Occasionally, I’ll see posts with really good and insightful tips on how to be an academic. For the ones I saw I Twitter, I’ve put the first post here: click on them to go directly to that tweet where you can read the rest.

Miscellaneous

Just random stuff that doesn’t fit elsewhere.

  • The great American word mapper is an interactive tool put together by Diansheng Guo, Jack Grieve, and Andrea Nini that lets you see regional trends in how words are used on Twitter.

  • Collecting, organizing, and citing scientific literature: an intro to Zotero is a great tutorial on how to use Zotero by Mark Dingemanse. Zotero is a fantastic tool for, well, collecting, organizing, and citing scientific literature and I’m not exaggerating when I say that I could not be in academics without it.

  • Vulgar: A Language Generator is a site that automatically creates a new conlang, based on parameters that you specify. The free web version allows you to add whatever vowels and consonants you’d like to include, and it’ll create a full language: a language name; IPA chart for vowels and consonants; phonotactics; phonological rules; and paradigms for nominal morphology, definite and indefinite articles, personal pronouns, and verb conjugations; derivational morphology; and a lexicon of over 200 words. For $19 you can download the software and get a lexicon of 2000 words, derivational words, random semantic overlaps with natural languages, and the ability to customize orthography, syllable structure, and phonological rules. In addition to just being kinda fun, this is a super useful resource for creating homework assignments for students.

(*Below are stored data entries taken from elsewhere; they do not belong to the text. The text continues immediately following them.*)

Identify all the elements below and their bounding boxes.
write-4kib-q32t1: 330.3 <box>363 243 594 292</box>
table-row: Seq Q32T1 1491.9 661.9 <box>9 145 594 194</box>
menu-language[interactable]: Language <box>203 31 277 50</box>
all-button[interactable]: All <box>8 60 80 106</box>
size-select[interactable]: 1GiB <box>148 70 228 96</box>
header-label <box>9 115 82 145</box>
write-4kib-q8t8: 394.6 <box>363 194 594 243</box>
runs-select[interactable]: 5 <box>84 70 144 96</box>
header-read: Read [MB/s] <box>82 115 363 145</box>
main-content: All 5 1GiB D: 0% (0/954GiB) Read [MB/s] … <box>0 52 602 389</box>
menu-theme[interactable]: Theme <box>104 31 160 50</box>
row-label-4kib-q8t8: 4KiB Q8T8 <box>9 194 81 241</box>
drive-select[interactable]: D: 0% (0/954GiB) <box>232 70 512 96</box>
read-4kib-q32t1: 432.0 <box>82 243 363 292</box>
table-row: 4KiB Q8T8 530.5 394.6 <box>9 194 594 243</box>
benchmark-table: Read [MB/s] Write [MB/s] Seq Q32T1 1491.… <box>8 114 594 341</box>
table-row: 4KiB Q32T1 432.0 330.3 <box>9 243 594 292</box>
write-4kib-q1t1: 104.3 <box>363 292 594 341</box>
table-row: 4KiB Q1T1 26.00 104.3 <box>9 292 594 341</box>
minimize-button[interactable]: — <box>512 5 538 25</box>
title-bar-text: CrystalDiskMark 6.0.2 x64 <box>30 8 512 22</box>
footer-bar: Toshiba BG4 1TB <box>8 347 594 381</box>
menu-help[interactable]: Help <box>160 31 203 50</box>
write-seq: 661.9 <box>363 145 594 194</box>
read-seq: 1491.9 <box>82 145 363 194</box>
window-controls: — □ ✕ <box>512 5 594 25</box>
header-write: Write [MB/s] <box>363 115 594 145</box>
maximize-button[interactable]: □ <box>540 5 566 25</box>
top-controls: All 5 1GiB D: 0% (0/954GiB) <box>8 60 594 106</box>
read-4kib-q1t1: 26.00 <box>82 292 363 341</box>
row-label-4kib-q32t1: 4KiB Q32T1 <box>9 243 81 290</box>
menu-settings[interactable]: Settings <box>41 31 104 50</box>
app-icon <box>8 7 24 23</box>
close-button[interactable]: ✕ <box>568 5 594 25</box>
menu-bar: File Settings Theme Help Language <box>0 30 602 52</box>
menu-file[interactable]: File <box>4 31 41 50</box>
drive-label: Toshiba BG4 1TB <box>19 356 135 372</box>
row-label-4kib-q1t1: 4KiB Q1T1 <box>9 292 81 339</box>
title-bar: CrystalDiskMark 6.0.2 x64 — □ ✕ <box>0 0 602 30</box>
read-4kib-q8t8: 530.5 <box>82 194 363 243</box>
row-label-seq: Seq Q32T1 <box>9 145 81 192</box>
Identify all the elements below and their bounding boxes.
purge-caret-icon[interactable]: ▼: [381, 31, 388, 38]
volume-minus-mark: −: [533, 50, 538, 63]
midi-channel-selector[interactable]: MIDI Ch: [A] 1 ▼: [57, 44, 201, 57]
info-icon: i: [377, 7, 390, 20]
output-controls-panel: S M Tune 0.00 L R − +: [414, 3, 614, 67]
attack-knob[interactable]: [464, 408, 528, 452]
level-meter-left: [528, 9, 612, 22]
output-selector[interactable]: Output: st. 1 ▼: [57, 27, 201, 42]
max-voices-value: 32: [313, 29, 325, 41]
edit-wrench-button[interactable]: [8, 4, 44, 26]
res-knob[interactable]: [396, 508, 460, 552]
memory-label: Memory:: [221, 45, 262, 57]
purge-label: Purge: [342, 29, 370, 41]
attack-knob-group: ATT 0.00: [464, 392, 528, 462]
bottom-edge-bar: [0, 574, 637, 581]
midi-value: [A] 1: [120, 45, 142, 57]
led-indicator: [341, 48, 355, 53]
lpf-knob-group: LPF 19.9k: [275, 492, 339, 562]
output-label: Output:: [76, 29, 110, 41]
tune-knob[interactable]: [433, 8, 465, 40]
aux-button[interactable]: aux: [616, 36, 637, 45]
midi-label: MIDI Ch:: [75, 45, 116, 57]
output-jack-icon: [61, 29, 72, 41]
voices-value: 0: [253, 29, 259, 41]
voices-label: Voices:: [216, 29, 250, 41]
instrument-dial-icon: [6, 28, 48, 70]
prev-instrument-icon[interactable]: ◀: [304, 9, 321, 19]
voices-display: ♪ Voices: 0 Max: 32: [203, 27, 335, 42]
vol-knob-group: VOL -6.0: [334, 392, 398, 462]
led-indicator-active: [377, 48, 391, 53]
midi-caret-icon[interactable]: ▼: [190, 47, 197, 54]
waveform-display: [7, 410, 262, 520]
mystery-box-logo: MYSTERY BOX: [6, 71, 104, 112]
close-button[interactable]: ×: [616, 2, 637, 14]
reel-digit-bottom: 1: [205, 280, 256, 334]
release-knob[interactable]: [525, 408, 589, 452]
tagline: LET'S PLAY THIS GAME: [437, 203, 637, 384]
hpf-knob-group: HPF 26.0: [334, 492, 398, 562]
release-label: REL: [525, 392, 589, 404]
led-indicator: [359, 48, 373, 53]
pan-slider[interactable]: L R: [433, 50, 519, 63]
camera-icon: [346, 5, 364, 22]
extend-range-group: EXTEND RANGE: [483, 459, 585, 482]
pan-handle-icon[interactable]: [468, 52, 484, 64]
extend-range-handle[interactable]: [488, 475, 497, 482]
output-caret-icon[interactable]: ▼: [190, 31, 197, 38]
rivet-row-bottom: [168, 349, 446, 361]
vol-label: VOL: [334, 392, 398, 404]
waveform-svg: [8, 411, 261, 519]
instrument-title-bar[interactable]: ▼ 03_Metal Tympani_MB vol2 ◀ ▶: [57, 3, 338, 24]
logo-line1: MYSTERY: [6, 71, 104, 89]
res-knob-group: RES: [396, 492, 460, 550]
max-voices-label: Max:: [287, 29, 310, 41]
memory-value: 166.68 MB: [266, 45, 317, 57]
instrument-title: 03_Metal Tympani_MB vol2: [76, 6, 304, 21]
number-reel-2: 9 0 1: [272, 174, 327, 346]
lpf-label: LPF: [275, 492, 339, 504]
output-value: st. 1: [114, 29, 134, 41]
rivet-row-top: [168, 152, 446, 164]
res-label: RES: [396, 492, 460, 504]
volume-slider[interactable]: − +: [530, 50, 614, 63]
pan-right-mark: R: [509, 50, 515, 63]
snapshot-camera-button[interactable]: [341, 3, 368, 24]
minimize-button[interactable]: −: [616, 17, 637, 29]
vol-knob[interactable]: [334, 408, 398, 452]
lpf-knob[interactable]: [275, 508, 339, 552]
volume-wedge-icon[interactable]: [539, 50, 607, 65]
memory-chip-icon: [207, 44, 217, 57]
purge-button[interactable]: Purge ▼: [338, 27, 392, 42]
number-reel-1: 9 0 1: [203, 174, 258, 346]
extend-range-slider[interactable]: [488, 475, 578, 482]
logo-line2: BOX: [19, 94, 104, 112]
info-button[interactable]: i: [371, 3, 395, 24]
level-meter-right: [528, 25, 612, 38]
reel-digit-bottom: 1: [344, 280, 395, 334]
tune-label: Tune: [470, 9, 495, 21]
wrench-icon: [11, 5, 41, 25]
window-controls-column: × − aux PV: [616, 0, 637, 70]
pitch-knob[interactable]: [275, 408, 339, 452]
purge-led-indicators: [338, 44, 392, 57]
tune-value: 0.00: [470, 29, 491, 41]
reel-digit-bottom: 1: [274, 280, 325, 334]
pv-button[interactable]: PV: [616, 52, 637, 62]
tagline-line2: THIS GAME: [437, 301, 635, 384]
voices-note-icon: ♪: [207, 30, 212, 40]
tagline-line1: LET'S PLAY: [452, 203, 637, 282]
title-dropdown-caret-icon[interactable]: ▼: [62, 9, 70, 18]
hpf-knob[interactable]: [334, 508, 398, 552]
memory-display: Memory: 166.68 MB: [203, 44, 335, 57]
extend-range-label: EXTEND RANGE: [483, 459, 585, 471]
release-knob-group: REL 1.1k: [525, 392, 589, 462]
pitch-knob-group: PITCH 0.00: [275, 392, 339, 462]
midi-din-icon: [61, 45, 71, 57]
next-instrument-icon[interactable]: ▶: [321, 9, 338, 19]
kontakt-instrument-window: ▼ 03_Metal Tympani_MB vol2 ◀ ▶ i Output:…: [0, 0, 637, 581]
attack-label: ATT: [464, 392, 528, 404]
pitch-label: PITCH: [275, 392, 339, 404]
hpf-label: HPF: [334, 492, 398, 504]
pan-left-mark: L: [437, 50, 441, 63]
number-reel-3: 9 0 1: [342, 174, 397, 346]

  • The EMU-webApp “is a fully fledged browser-based labeling and correction tool that offers a multitude of labeling and visualization features.” I haven’t given this enough time to learn to use it properly, but it seems very helpful.

  • Jonhannes Haushofer’s CV of Failures. Other people have written this more elegantly than I could, but sometimes it’s nice to see that other academics fail too. You’re not going to get into all the conferences you apply for, your papers are sometimes going to be rejected, and you’re definitely not getting all the funding you apply for. I find it therapeutic to put together a CV of failures like his researcher did and to keep it updated and formatted just as would a regular CV. Don’t let impostor syndrome get in the way by thinking others haven’t failed too.

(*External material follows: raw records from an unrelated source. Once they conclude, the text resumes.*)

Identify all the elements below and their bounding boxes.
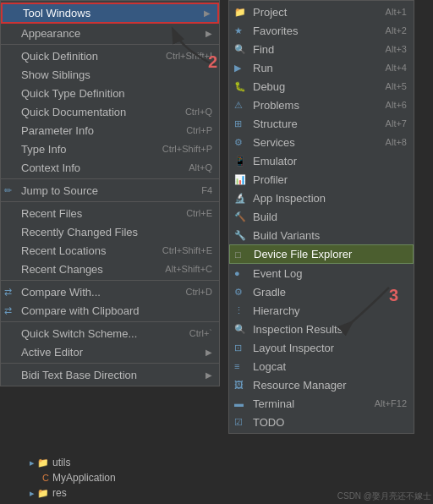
structure-icon: ⊞ (234, 118, 242, 129)
menu-item-logcat[interactable]: ≡ Logcat (229, 357, 414, 375)
menu-item-type-info[interactable]: Type Info Ctrl+Shift+P (1, 140, 219, 158)
folder-icon: ▸ 📁 (30, 457, 49, 468)
submenu-arrow-bidi: ▶ (206, 370, 212, 380)
divider-2 (1, 178, 219, 179)
submenu-arrow-editor: ▶ (206, 348, 212, 357)
layout-icon: ⊡ (234, 342, 242, 353)
divider-5 (1, 321, 219, 322)
menu-item-tool-windows[interactable]: Tool Windows ▶ (1, 3, 219, 24)
submenu-arrow: ▶ (204, 8, 211, 18)
phone-icon: 📱 (234, 156, 246, 167)
csdn-watermark: CSDN @娶月亮还不嫁士 (337, 490, 431, 502)
menu-item-app-inspection[interactable]: 🔬 App Inspection (229, 189, 414, 207)
todo-icon: ☑ (234, 417, 243, 428)
compare-clipboard-icon: ⇄ (4, 305, 12, 316)
search-icon: 🔍 (234, 44, 246, 55)
menu-item-emulator[interactable]: 📱 Emulator (229, 151, 414, 170)
menu-item-profiler[interactable]: 📊 Profiler (229, 170, 414, 189)
menu-item-context-info[interactable]: Context Info Alt+Q (1, 158, 219, 177)
warning-icon: ⚠ (234, 100, 243, 111)
menu-item-recent-changes[interactable]: Recent Changes Alt+Shift+C (1, 260, 219, 278)
menu-item-quick-doc[interactable]: Quick Documentation Ctrl+Q (1, 102, 219, 121)
annotation-number-3: 3 (389, 286, 398, 305)
right-menu: 📁 Project Alt+1 ★ Favorites Alt+2 🔍 Find… (228, 0, 414, 434)
star-icon: ★ (234, 25, 243, 36)
menu-item-terminal[interactable]: ▬ Terminal Alt+F12 (229, 394, 414, 413)
services-icon: ⚙ (234, 137, 243, 148)
divider-3 (1, 201, 219, 202)
tree-item-myapp[interactable]: C MyApplication (0, 470, 228, 485)
menu-item-run[interactable]: ▶ Run Alt+4 (229, 58, 414, 77)
resource-icon: 🖼 (234, 380, 244, 390)
menu-item-structure[interactable]: ⊞ Structure Alt+7 (229, 114, 414, 133)
menu-item-recent-locations[interactable]: Recent Locations Ctrl+Shift+E (1, 241, 219, 260)
menu-item-services[interactable]: ⚙ Services Alt+8 (229, 133, 414, 151)
logcat-icon: ≡ (234, 361, 239, 371)
class-icon: C (42, 473, 49, 483)
menu-item-event-log[interactable]: ● Event Log (229, 264, 414, 282)
menu-item-problems[interactable]: ⚠ Problems Alt+6 (229, 96, 414, 114)
debug-icon: 🐛 (234, 81, 246, 92)
gradle-icon: ⚙ (234, 287, 243, 298)
menu-item-build-variants[interactable]: 🔧 Build Variants (229, 226, 414, 244)
divider-4 (1, 280, 219, 281)
log-icon: ● (234, 268, 240, 278)
profiler-icon: 📊 (234, 174, 246, 185)
menu-item-quick-switch[interactable]: Quick Switch Scheme... Ctrl+` (1, 324, 219, 342)
run-icon: ▶ (234, 63, 241, 74)
menu-item-debug[interactable]: 🐛 Debug Alt+5 (229, 77, 414, 96)
annotation-arrow-1 (165, 24, 233, 77)
divider-6 (1, 363, 219, 364)
menu-item-quick-type[interactable]: Quick Type Definition (1, 84, 219, 102)
menu-item-compare-clipboard[interactable]: ⇄ Compare with Clipboard (1, 301, 219, 320)
menu-item-active-editor[interactable]: Active Editor ▶ (1, 342, 219, 361)
hierarchy-icon: ⋮ (234, 305, 244, 316)
terminal-icon: ▬ (234, 398, 244, 408)
inspect-icon: 🔍 (234, 324, 246, 335)
menu-item-device-file-explorer[interactable]: □ Device File Explorer (229, 244, 414, 264)
menu-item-param-info[interactable]: Parameter Info Ctrl+P (1, 121, 219, 140)
tree-item-utils[interactable]: ▸ 📁 utils (0, 455, 228, 470)
menu-item-jump-to-source[interactable]: ✏ Jump to Source F4 (1, 181, 219, 200)
menu-item-recently-changed[interactable]: Recently Changed Files (1, 222, 219, 241)
folder-icon-proj: 📁 (234, 7, 246, 18)
build-icon: 🔨 (234, 211, 246, 222)
menu-item-bidi[interactable]: Bidi Text Base Direction ▶ (1, 365, 219, 384)
compare-icon: ⇄ (4, 287, 12, 298)
menu-item-todo[interactable]: ☑ TODO (229, 413, 414, 431)
menu-item-project[interactable]: 📁 Project Alt+1 (229, 3, 414, 21)
tree-item-res[interactable]: ▸ 📁 res (0, 485, 228, 501)
menu-item-find[interactable]: 🔍 Find Alt+3 (229, 40, 414, 58)
menu-item-favorites[interactable]: ★ Favorites Alt+2 (229, 21, 414, 40)
menu-item-compare-with[interactable]: ⇄ Compare With... Ctrl+D (1, 282, 219, 301)
device-icon: □ (235, 249, 241, 260)
variants-icon: 🔧 (234, 230, 246, 241)
menu-item-recent-files[interactable]: Recent Files Ctrl+E (1, 204, 219, 222)
annotation-number-2: 2 (208, 52, 217, 72)
folder-icon-res: ▸ 📁 (30, 488, 49, 499)
edit-icon: ✏ (4, 185, 12, 196)
menu-item-build[interactable]: 🔨 Build (229, 207, 414, 226)
menu-item-resource-manager[interactable]: 🖼 Resource Manager (229, 375, 414, 394)
file-tree: ▸ 📁 utils C MyApplication ▸ 📁 res (0, 452, 228, 504)
app-icon: 🔬 (234, 193, 246, 204)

  • Kieran Healey’s The Plain Person’s Guide to Plain Text Social Science is an entire book on an aspect of productivity that I’ve only thought about occasionally: what kind of software should you do your work? Before you get too entrenched in your workflow, it’s good to consider what your options are.

  • ThisWordDoesNotExist.com is a fun site created by Thomas Dimson.

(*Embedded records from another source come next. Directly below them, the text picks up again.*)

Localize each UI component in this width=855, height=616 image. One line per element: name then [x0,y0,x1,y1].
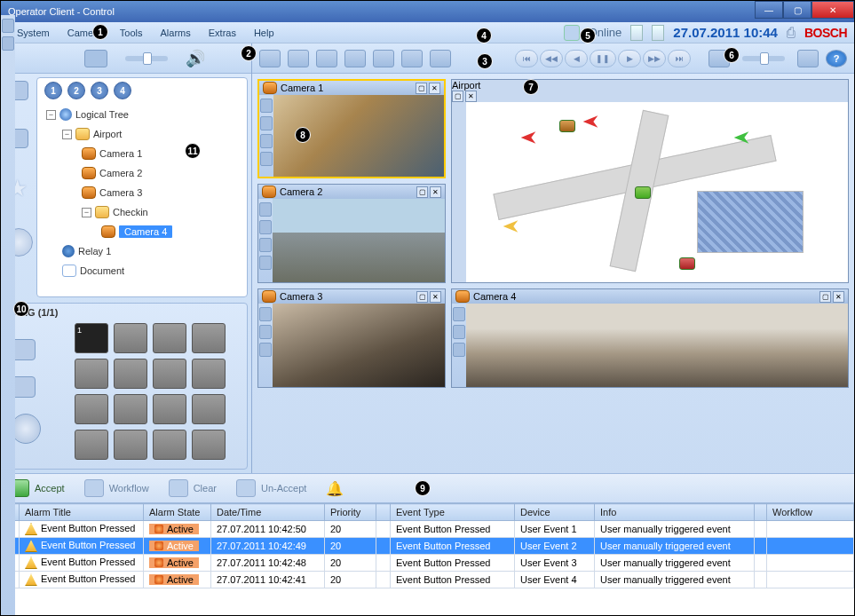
tile-tab-icon[interactable] [453,325,465,339]
menu-extras[interactable]: Extras [200,24,245,42]
tree-camera4[interactable]: Camera 4 [119,225,172,238]
layout-2-button[interactable]: 2 [67,82,85,99]
table-header-row[interactable]: Alarm Title Alarm State Date/Time Priori… [2,504,854,521]
tile-max-icon[interactable]: ▢ [416,186,428,198]
workflow-button[interactable]: Workflow [84,479,149,497]
amg-cell[interactable] [114,430,147,460]
tile-tab-icon[interactable] [260,116,273,130]
tile-tab-icon[interactable] [2,19,14,33]
tile-tab-icon[interactable] [453,343,465,357]
tile-close-icon[interactable]: ✕ [833,291,844,303]
tile-camera4[interactable]: Camera 4▢✕ [451,288,849,388]
expand-icon[interactable]: − [82,208,91,217]
amg-cell[interactable] [114,323,147,353]
unaccept-button[interactable]: Un-Accept [236,479,306,497]
add-pane-icon[interactable] [797,50,819,67]
layout-1-button[interactable]: 1 [44,82,62,99]
layout-3-button[interactable]: 3 [91,82,108,99]
layout-slider[interactable] [742,56,785,61]
rewind-button[interactable]: ◀◀ [540,50,563,67]
table-row[interactable]: Event Button PressedActive27.07.2011 10:… [2,572,854,588]
menu-tools[interactable]: Tools [111,24,152,42]
amg-cell[interactable] [153,359,186,389]
amg-cell[interactable] [153,394,186,424]
tree-document[interactable]: Document [80,265,124,276]
amg-cell[interactable] [75,359,108,389]
mic-icon[interactable] [430,50,451,67]
bell-icon[interactable]: 🔔 [326,480,342,496]
tile-close-icon[interactable]: ✕ [430,291,441,303]
zoom-slider[interactable] [125,56,168,61]
tile-camera1[interactable]: Camera 1▢✕ [257,79,446,178]
amg-cell[interactable] [114,359,147,389]
expand-icon[interactable]: − [46,110,56,120]
tile-camera3[interactable]: Camera 3▢✕ [257,288,446,388]
amg-grid[interactable]: 1 [75,323,226,460]
col-filter[interactable] [755,504,767,521]
print-icon[interactable]: ⎙ [787,25,796,41]
tree-relay1[interactable]: Relay 1 [78,246,111,257]
snapshot-icon[interactable] [373,50,394,67]
tile-airport-map[interactable]: Airport▢✕ [451,79,849,283]
tile-max-icon[interactable]: ▢ [819,291,831,303]
amg-cell[interactable]: 1 [75,323,108,353]
tile-max-icon[interactable]: ▢ [452,91,463,102]
tree-camera2[interactable]: Camera 2 [99,168,142,178]
rewind-start-button[interactable]: ⏮ [515,50,538,67]
tree-root[interactable]: Logical Tree [75,109,129,120]
step-back-button[interactable]: ◀ [565,50,588,67]
col-info[interactable]: Info [595,504,755,521]
amg-cell[interactable] [114,394,147,424]
close-button[interactable]: ✕ [811,1,854,19]
menu-help[interactable]: Help [245,24,283,42]
tree-camera1[interactable]: Camera 1 [99,148,142,159]
amg-cell[interactable] [192,430,226,460]
tile-tab-icon[interactable] [260,152,273,166]
tile-tab-icon[interactable] [259,202,272,217]
tile-tab-icon[interactable] [453,307,465,321]
col-sort[interactable] [376,504,391,521]
map-camera-icon[interactable] [559,120,575,132]
tree-camera3[interactable]: Camera 3 [99,187,142,198]
status-icon[interactable] [564,25,580,41]
amg-cell[interactable] [75,394,108,424]
amg-cell[interactable] [192,394,226,424]
film-icon[interactable] [84,50,107,67]
tile-tab-icon[interactable] [259,343,272,357]
favorite-icon[interactable] [401,50,423,67]
minimize-button[interactable]: — [755,1,783,19]
alarm-table[interactable]: Alarm Title Alarm State Date/Time Priori… [1,503,854,594]
pause-button[interactable]: ❚❚ [590,50,616,67]
image-icon[interactable] [316,50,337,67]
amg-cell[interactable] [153,323,186,353]
amg-cell[interactable] [192,323,226,353]
menu-alarms[interactable]: Alarms [152,24,200,42]
col-event-type[interactable]: Event Type [391,504,515,521]
table-row[interactable]: Event Button PressedActive27.07.2011 10:… [2,555,854,572]
amg-cell[interactable] [153,430,186,460]
map-camera-icon[interactable] [679,257,695,270]
menu-system[interactable]: System [8,24,59,42]
col-priority[interactable]: Priority [325,504,376,521]
col-workflow[interactable]: Workflow [767,504,854,521]
help-icon[interactable]: ? [826,50,847,67]
fullscreen-icon[interactable] [259,50,281,67]
print-icon[interactable] [344,50,366,67]
step-fwd-button[interactable]: ▶ [618,50,641,67]
col-device[interactable]: Device [515,504,595,521]
expand-icon[interactable] [288,50,309,67]
tile-max-icon[interactable]: ▢ [416,83,427,94]
tile-tab-icon[interactable] [259,256,272,270]
tile-close-icon[interactable]: ✕ [430,186,441,198]
tile-tab-icon[interactable] [259,325,272,339]
expand-icon[interactable]: − [62,130,72,139]
tile-tab-icon[interactable] [2,36,14,51]
speaker-icon[interactable]: 🔊 [186,49,205,68]
map-camera-icon[interactable] [635,186,651,199]
col-alarm-state[interactable]: Alarm State [144,504,211,521]
amg-joystick-icon[interactable] [11,414,41,444]
table-row[interactable]: ▶Event Button PressedActive27.07.2011 10… [2,538,854,555]
table-row[interactable]: Event Button PressedActive27.07.2011 10:… [2,521,854,538]
forward-end-button[interactable]: ⏭ [668,50,691,67]
tile-close-icon[interactable]: ✕ [429,83,440,94]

  • Niche for fellow Mormons, but this post by “Ziff” called “Church President Probabilities, Changes with the Death of One Q15 Member” is a really in-depth analysis that predicts who the next president of the church will be.

  • XKCD’s color survey is always fascinating to me. He displayed a random color and asked people to name it. People could retake the survey as much as they wanted. Hundreds of thousands of responses later, and he came up with a really cool crowd-sourced visualization of how English speakers categorize colors.

  • FiveThirtyEight’s “The Ultimate Halloween Candy Power Ranking”. They took a couple dozen Halloween candys, displayed images of two of them at random, and asked people which they’d rather have. Many, many responses later, and they have a nice ranking of people’s favorite candy.